Embraer tries to minimize its post-sales financing liabilities and only extends financing to a select number of clients. Its accumulated liabilities are reported to be under $100 million but when residual value guarantees and other guarantees are included, this rises to $1.22 billion, as of September 30.
In 2009, the company posted a loss of $103 million in relation to the bankruptcy of US airline Mesa, and the impact of the Chapter 11 bankruptcy situation at American Airlines has not yet been determined, but Penido is comfortable with any potential liabilities.
"Our outstanding guarantees in relation to American Airlines never go to 100% – they go to a certain percentage and that is still under negotiation," he says. "American was financed by BNDES and we counter-guaranteed part of the risk that BNDES took. Depending on [what American Airlines agrees with BNDES], we might have to recognize some loss. We are speaking to the appraisers about the values of the planes. If we have to pay something, I will take the plane back and sell it."

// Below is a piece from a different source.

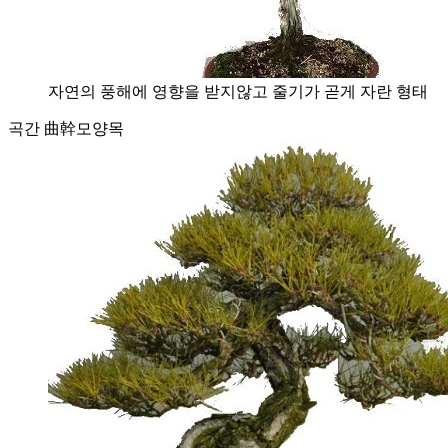
자연의 풍해에 영향을 받지않고 줄기가 곧게 자란 형태
곡간 曲幹
모양목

Paulo Penido Marques, Embraer
BNDES finances about 20% of the manufacturer’s sales. It’s a large proportion but much less than, for example, US Exim Bank’s support of Boeing’s sales. "I expect [the proportion of sales supported by] BNDES to grow while respecting the internal limits they have and the way they do business," says Penido. "It’s a good business for them, it’s good for us and it’s good for the country. That’s the role of the development bank – it’s a win-win-win. BNDES is very professional and has a very good relationship with us. It’s very important to us."
Beyond commercial aviation, the company has been successful in diversifying its revenue streams into business jets and its military business. The aim is to have all three businesses generating roughly one-third of revenues. Competition in all sectors is fierce, the business-jet market in particular is growing below target, but the military business is ahead of revenue expectations and just completed its first sales into the US – albeit the legitimacy of that order is being challenged by the losing US bidder, Hawker Beechcraft.
The same is true for its geographical revenues, with the manufacturer targeting emerging-markets growth and customer segments – the company has been aggressively marketing to aircraft-leasing companies with some notable success.
Another legal hitch came when the company revealed in November’s third-quarter results that it was being investigated by the SEC. The company was criticized in some quarters for the way it announced the news: listing on page nine of the report, which was released on a Brazilian national holiday, under the heading Other Events. The company’s stock fell 5% when the market reopened, but Penido accentuates the positives to a company that has a generally good reputation for transparent governance.
"This is something that happens more and more with businesses that operate all over the world," he says. "We have internal controls and follow all the rules and regulations. But this investigation has been a good experience. We have to take the positive side. I am learning a lot. It’s good – we are questioning our controls but at this point we can’t quantify in terms of timing or impact – or if there will be an impact."